Not long after that, Lowry put the thing away with his second brazen triple of the quarter — part of another 10 points tossed on the board in the frame by the East’s best point guard.

In six-plus fourth quarter minutes, Lowry was a plus-15. He finished the evening with 33 points, 14 boards and six assists on 8-of-16 shooting and a dozen made free-throws in 15 trips. If the national stage of the bubble isn’t enough to bring whatever straggler Lowry non-appreciators over to the right side of history, nothing ever will, and those poor moronic souls will continue to miss out on what’s become a truly special career by a one-of-a-kind maniac of a player.
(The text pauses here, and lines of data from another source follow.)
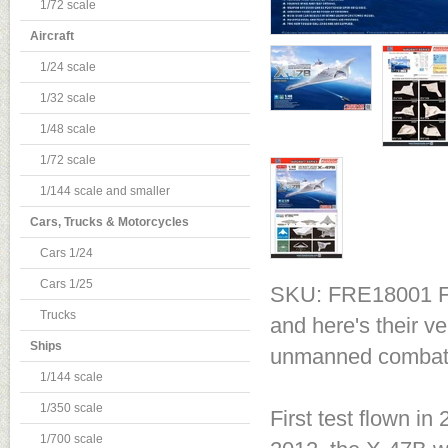
1/72 scale
Aircraft
1/24 scale
1/32 scale
1/48 scale
1/72 scale
1/144 scale and smaller
Cars, Trucks & Motorcycles
Cars 1/24
Cars 1/25
SKU: FRE18001
F
Trucks
and here's their v
Ships
unmanned combat ai
1/144 scale
1/350 scale
First test flown in 
1/700 scale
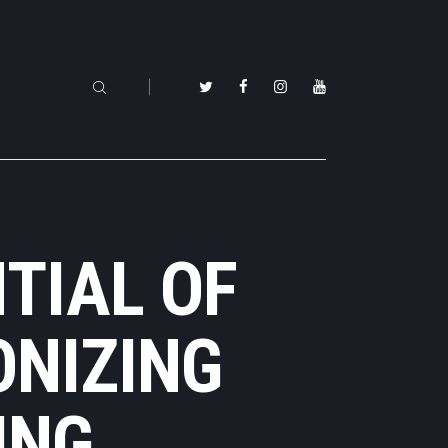
TIAL OF
ONIZING
ING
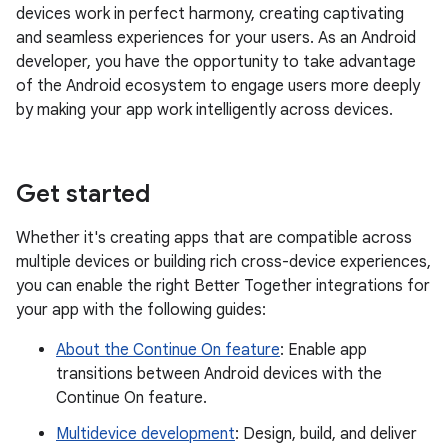
devices work in perfect harmony, creating captivating
and seamless experiences for your users. As an Android
developer, you have the opportunity to take advantage
of the Android ecosystem to engage users more deeply
by making your app work intelligently across devices.
Get started
Whether it's creating apps that are compatible across
multiple devices or building rich cross-device experiences,
you can enable the right Better Together integrations for
your app with the following guides:
About the Continue On feature
: Enable app
transitions between Android devices with the
Continue On feature.
Multidevice development
: Design, build, and deliver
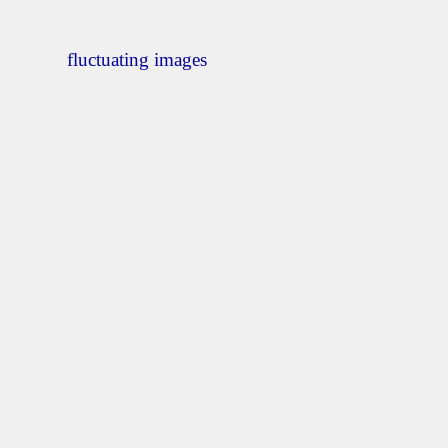
fluctuating images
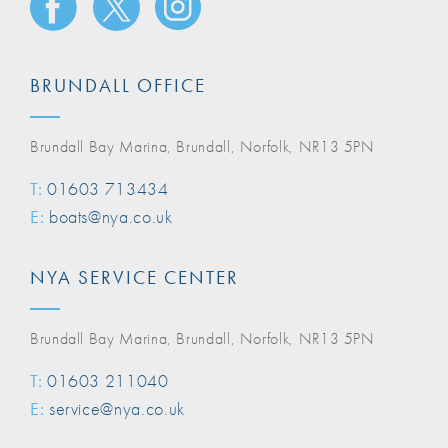
BRUNDALL OFFICE
Brundall Bay Marina, Brundall, Norfolk, NR13 5PN
T:
01603 713434
E:
boats@nya.co.uk
NYA SERVICE CENTER
Brundall Bay Marina, Brundall, Norfolk, NR13 5PN
T:
01603 211040
E:
service@nya.co.uk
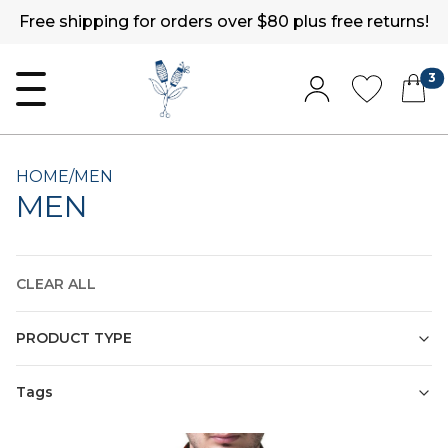
Free shipping for orders over $80 plus free returns!
3
HOME
/
MEN
MEN
CLEAR ALL
PRODUCT TYPE
Tags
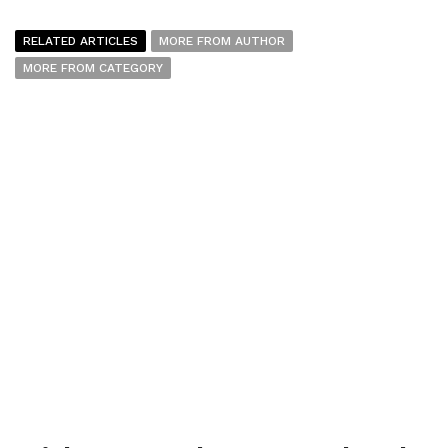
RELATED ARTICLES
MORE FROM AUTHOR
MORE FROM CATEGORY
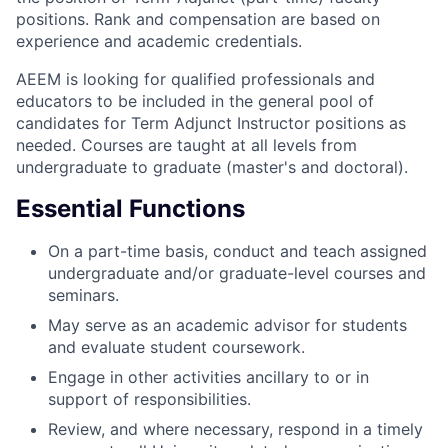
positions. Rank and compensation are based on
experience and academic credentials.
AEEM is looking for qualified professionals and
educators to be included in the general pool of
candidates for Term Adjunct Instructor positions as
needed. Courses are taught at all levels from
undergraduate to graduate (master's and doctoral).
Essential Functions
On a part-time basis, conduct and teach assigned
undergraduate and/or graduate-level courses and
seminars.
May serve as an academic advisor for students
and evaluate student coursework.
Engage in other activities ancillary to or in
support of responsibilities.
Review, and where necessary, respond in a timely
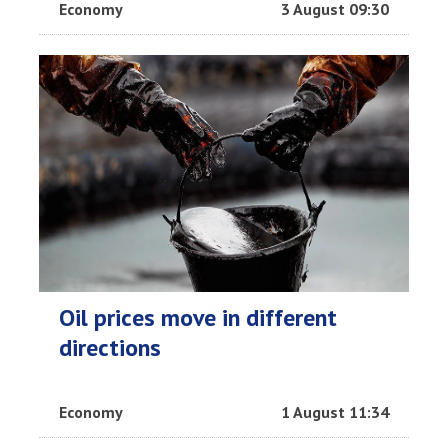
Economy
3 August 09:30
Oil prices move in different
directions
Economy
1 August 11:34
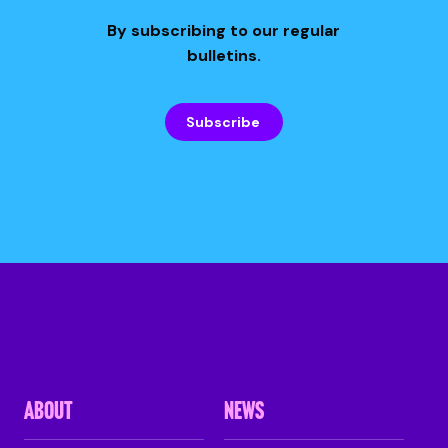
By subscribing to our regular
bulletins.
Subscribe
ABOUT
NEWS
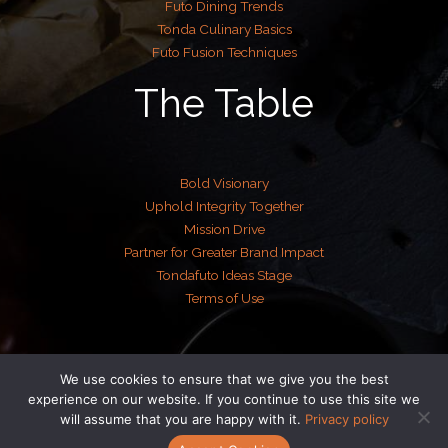
Futo Dining Trends
Tonda Culinary Basics
Futo Fusion Techniques
The Table
Bold Visionary
Uphold Integrity Together
Mission Drive
Partner for Greater Brand Impact
Tondafuto Ideas Stage
Terms of Use
We use cookies to ensure that we give you the best
Copyright © 2026 tondafuto.com | Powered by tondafuto.com
experience on our website. If you continue to use this site we
will assume that you are happy with it.
Privacy policy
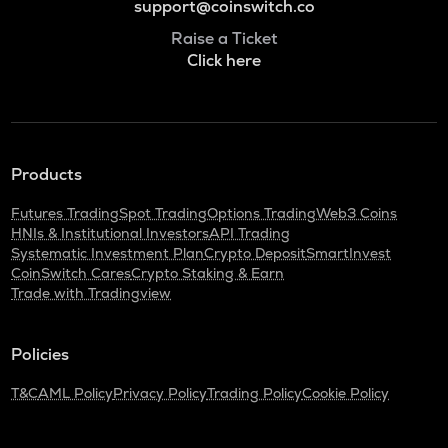
support@coinswitch.co
Raise a Ticket
Click here
Products
Futures Trading
Spot Trading
Options Trading
Web3 Coins
HNIs & Institutional Investors
API Trading
Systematic Investment Plan
Crypto Deposit
SmartInvest
CoinSwitch Cares
Crypto Staking & Earn
Trade with Tradingview
Policies
T&C
AML Policy
Privacy Policy
Trading Policy
Cookie Policy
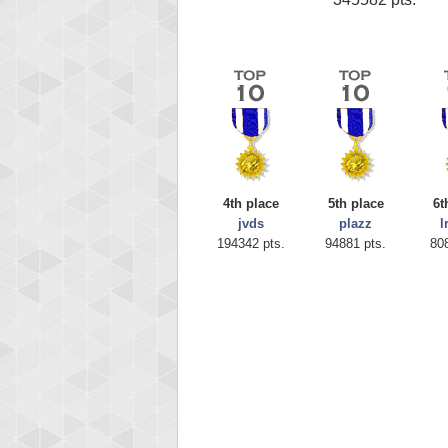
4th place
5th place
6t
jvds
plazz
l
194342 pts.
94881 pts.
80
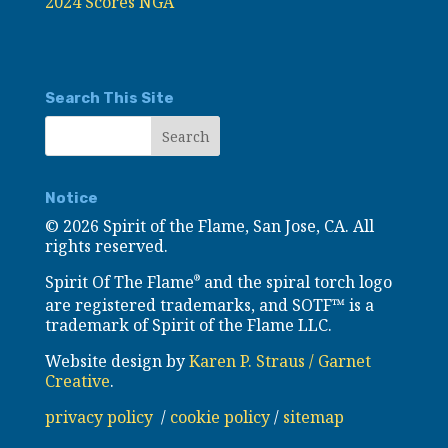
2024 Scores NGA
Search This Site
Notice
©
2026 Spirit of the Flame, San Jose, CA. All
rights reserved.
Spirit Of The Flame
and the spiral torch logo
®
are registered trademarks, and SOTF™ is a
trademark of Spirit of the Flame LLC.
Website design by
Karen P. Straus / Garnet
Creative
.
privacy policy
/
cookie policy
/
sitemap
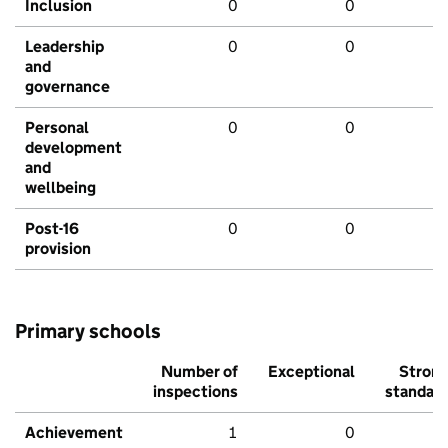
Inclusion
0
0
Leadership
0
0
and
governance
Personal
0
0
development
and
wellbeing
Post-16
0
0
provision
Primary schools
Number of
Exceptional
Stron
inspections
standar
Achievement
1
0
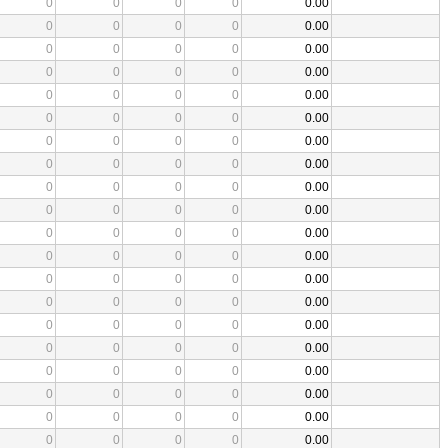
0
0
0
0
0.00
0
0
0
0
0.00
0
0
0
0
0.00
0
0
0
0
0.00
0
0
0
0
0.00
0
0
0
0
0.00
0
0
0
0
0.00
0
0
0
0
0.00
0
0
0
0
0.00
0
0
0
0
0.00
0
0
0
0
0.00
0
0
0
0
0.00
0
0
0
0
0.00
0
0
0
0
0.00
0
0
0
0
0.00
0
0
0
0
0.00
0
0
0
0
0.00
0
0
0
0
0.00
0
0
0
0
0.00
0
0
0
0
0.00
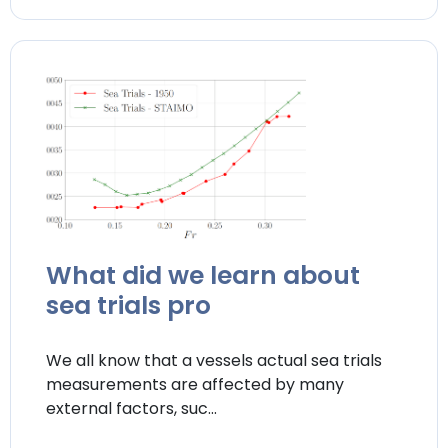
What did we learn about
sea trials pro
We all know that a vessels actual sea trials
measurements are affected by many
external factors, suc...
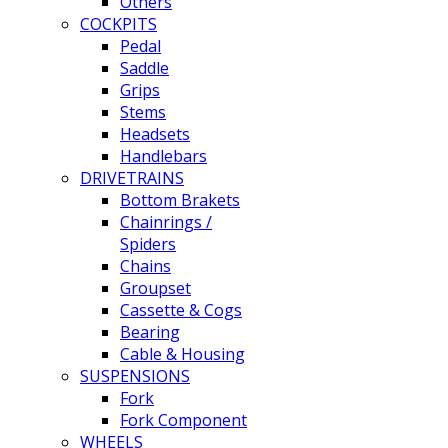
Others
COCKPITS
Pedal
Saddle
Grips
Stems
Headsets
Handlebars
DRIVETRAINS
Bottom Brakets
Chainrings /
Spiders
Chains
Groupset
Cassette & Cogs
Bearing
Cable & Housing
SUSPENSIONS
Fork
Fork Component
WHEELS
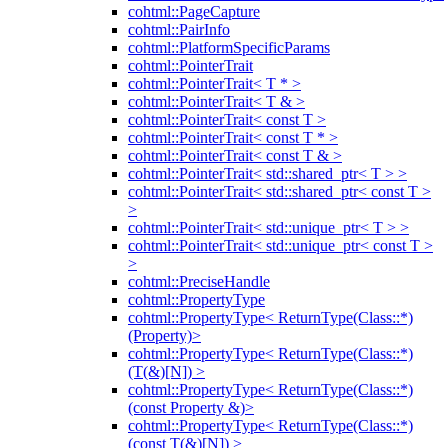
cohtml::PageCapture
cohtml::PairInfo
cohtml::PlatformSpecificParams
cohtml::PointerTrait
cohtml::PointerTrait< T * >
cohtml::PointerTrait< T & >
cohtml::PointerTrait< const T >
cohtml::PointerTrait< const T * >
cohtml::PointerTrait< const T & >
cohtml::PointerTrait< std::shared_ptr< T > >
cohtml::PointerTrait< std::shared_ptr< const T >
>
cohtml::PointerTrait< std::unique_ptr< T > >
cohtml::PointerTrait< std::unique_ptr< const T >
>
cohtml::PreciseHandle
cohtml::PropertyType
cohtml::PropertyType< ReturnType(Class::*)
(Property)>
cohtml::PropertyType< ReturnType(Class::*)
(T(&)[N]) >
cohtml::PropertyType< ReturnType(Class::*)
(const Property &)>
cohtml::PropertyType< ReturnType(Class::*)
(const T(&)[N]) >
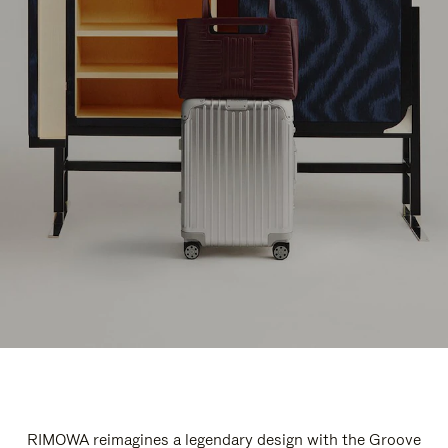
RIMOWA reimagines a legendary design with the Groove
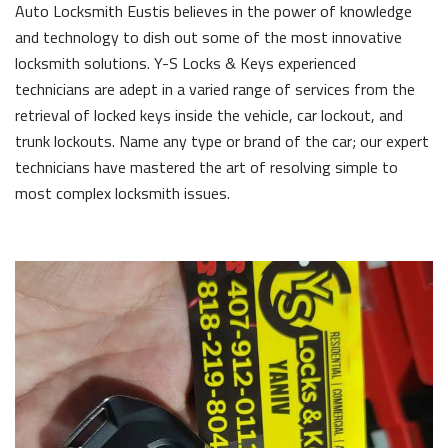
Auto Locksmith Eustis believes in the power of knowledge
and technology to dish out some of the most innovative
locksmith solutions. Y-S Locks & Keys experienced
technicians are adept in a varied range of services from the
retrieval of locked keys inside the vehicle, car lockout, and
trunk lockouts. Name any type or brand of the car; our expert
technicians have mastered the art of resolving simple to
most complex locksmith issues.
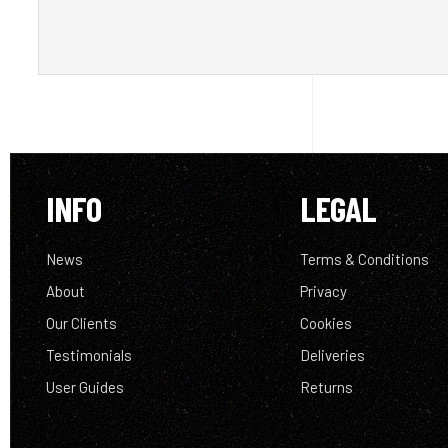
INFO
LEGAL
News
Terms & Conditions
About
Privacy
Our Clients
Cookies
Testimonials
Deliveries
User Guides
Returns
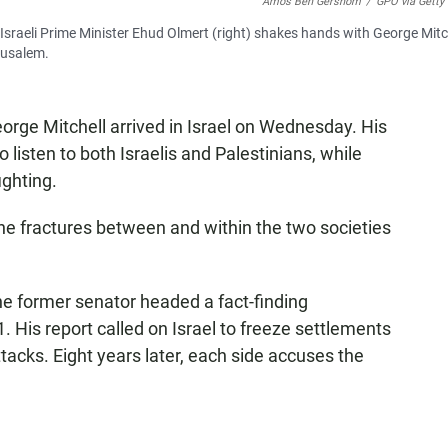
Amos Ben Gershom
/
GPO via Getty
Israeli Prime Minister Ehud Olmert (right) shakes hands with George Mitch
erusalem.
rge Mitchell arrived in Israel on Wednesday. His
listen to both Israelis and Palestinians, while
ighting.
e fractures between and within the two societies
The former senator headed a fact-finding
 His report called on Israel to freeze settlements
ttacks. Eight years later, each side accuses the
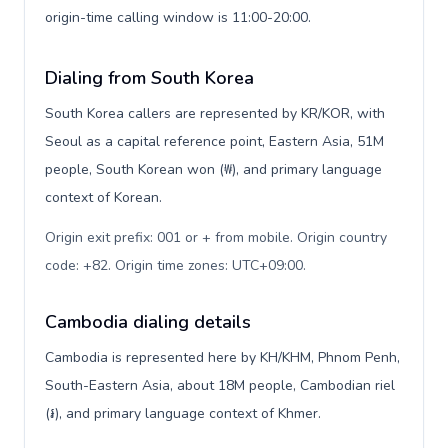
origin-time calling window is 11:00-20:00.
Dialing from South Korea
South Korea callers are represented by KR/KOR, with
Seoul as a capital reference point, Eastern Asia, 51M
people, South Korean won (₩), and primary language
context of Korean.
Origin exit prefix: 001 or + from mobile. Origin country
code: +82. Origin time zones: UTC+09:00
.
Cambodia dialing details
Cambodia is represented here by KH/KHM, Phnom Penh,
South-Eastern Asia, about 18M people, Cambodian riel
(៛), and primary language context of Khmer.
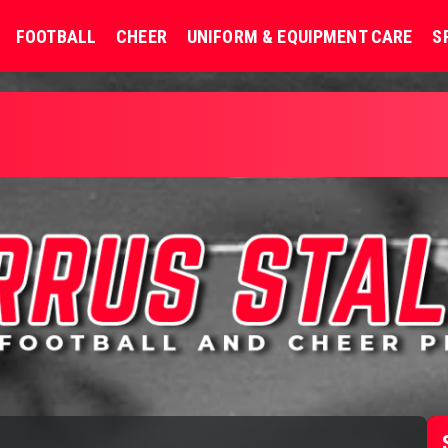
FOOTBALL
CHEER
UNIFORM & EQUIPMENT CARE
S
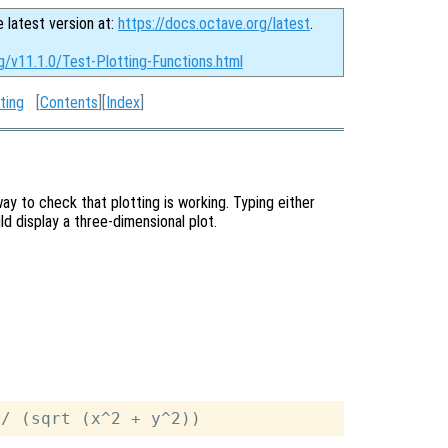
e latest version at:
https://docs.octave.org/latest
.
g/v11.1.0/Test-Plotting-Functions.html
ting
[
Contents
][
Index
]
ay to check that plotting is working. Typing either
 display a three-dimensional plot.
Lowry was of course not a alone in the effort against the Lakers. OG Anunoby looks mighty leap-ish right now. Coupled with his pestering defense on LeBron was a line of 23 points, four boards, two steals and an 8-of-9 mark from the floor. A particularly spine-tingling instance took place in response to a pair of déja vu-inducing heat-check threes from LeBron, as OG struck back with a pair of corner-three swishes of his own. These are not the pre-2018 Raptors, man. VanVleet pitched in a 13-point, 11-assist double-double, and Siakam compensated for a tilted shooting line with a menacing night on the defensive end.

But as has been the case since well before the pandemic, or the title, or Phase 2 of the MCU, Lowry is and was the dude behind the Raptors successes in their return to real NBA action. If this is the level of play four and a half months of R&R have set Lowry up to reach, we’re in for a damn treat.